Can you extend your fixed rate term?

No. When a fixed rate term ends the borrower has the option to re-fix, but this is for a new fixed term and will likely have a different interest rate.

This is because the forecast for where the cash rate is heading could have changed significantly since you last fixed your loan.

What happens if interest rates go up or down when I’m on a fixed rate?

The general appeal of a fixed rate is the rate of interest paid on a loan doesn’t change for a set period.

That means when the lender puts its interest rates up or down, it doesn’t affect existing fixed rate customers.

There’s pros and cons to this:

  • Pro: If interest rates increase significantly during the fixed term period, you could find yourself financially in a better position than borrowers on variable loans.
  • Con: If interest rates go down, you still have to pay your locked-in interest rate for the duration of your fixed term.

If interest rates change in the period between when you agree to a fixed term and when your fixed term starts, that’s a more challenging scenario.

If interest rates go higher than what you were approved for you’ll typically have to pay the new, higher rate. Some lenders will offer you the chance to ‘lock in’ your agreed rate for a fee. Talk with the lender or a mortgage broker to calculate whether a rate lock would be a worthwhile option.

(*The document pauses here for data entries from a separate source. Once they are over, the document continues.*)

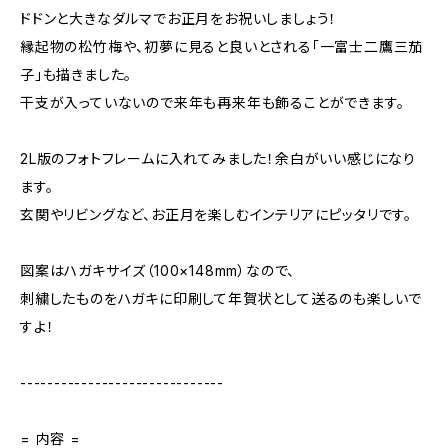
ドドンと大きなダルマでお正月をお祝いしましょう！
縁起物の松竹梅や、初夢に見ると良いとされる「一富士二鷹三茄
子」も描きました。
干支が入っていないので来年も再来年も飾ることができます。
2L版のフォトフレームに入れてみました！余白がいい感じになり
ます。
玄関やリビングなど、お正月を楽しむインテリアにピッタリです。
図案はハガキサイズ（100×148mm）なので、
刺繍したものをハガキに印刷して年賀状として送るのも楽しいで
すよ！
------------------------------
= 内容 =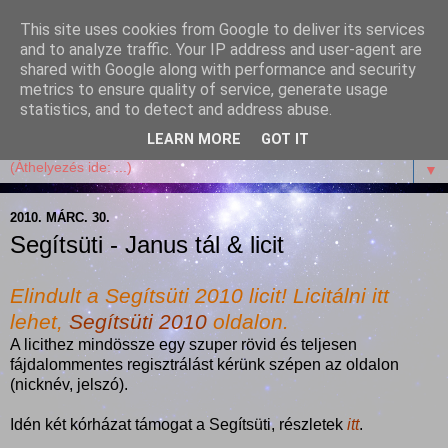
This site uses cookies from Google to deliver its services
Garffyka
and to analyze traffic. Your IP address and user-agent are
shared with Google along with performance and security
metrics to ensure quality of service, generate usage
Szösszenetek a konyhámból, az életemből. Mosollyal,
statistics, and to detect and address abuse.
receptekkel, vidámsággal, marcipánnal, csokival.
LEARN MORE
GOT IT
▼
2010. MÁRC. 30.
Segítsüti - Janus tál & licit
Elindult a Segítsüti 2010 licit! Licitálni itt
lehet,
Segítsüti 2010
oldalon.
A licithez mindössze egy szuper rövid és teljesen
fájdalommentes regisztrálást kérünk szépen az oldalon
(nicknév, jelszó).
Idén két kórházat támogat a Segítsüti, részletek
itt
.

Can I have an offset account with a fixed loan?

Usually you are unable to access an offset account with a fixed home loan; however, there are a couple of lenders we have access to that do offer this feature.

Can I make extra repayments of a fixed loan?

Most banks do not allow extra repayments on fixed loans.

Some banks allow you to make extra repayments on your fixed home loan of up to $10,000 per account which can be made each year without penalty (additional payments above this amount may incur break costs).

The 12-month period is calculated from the date the fixed term commenced.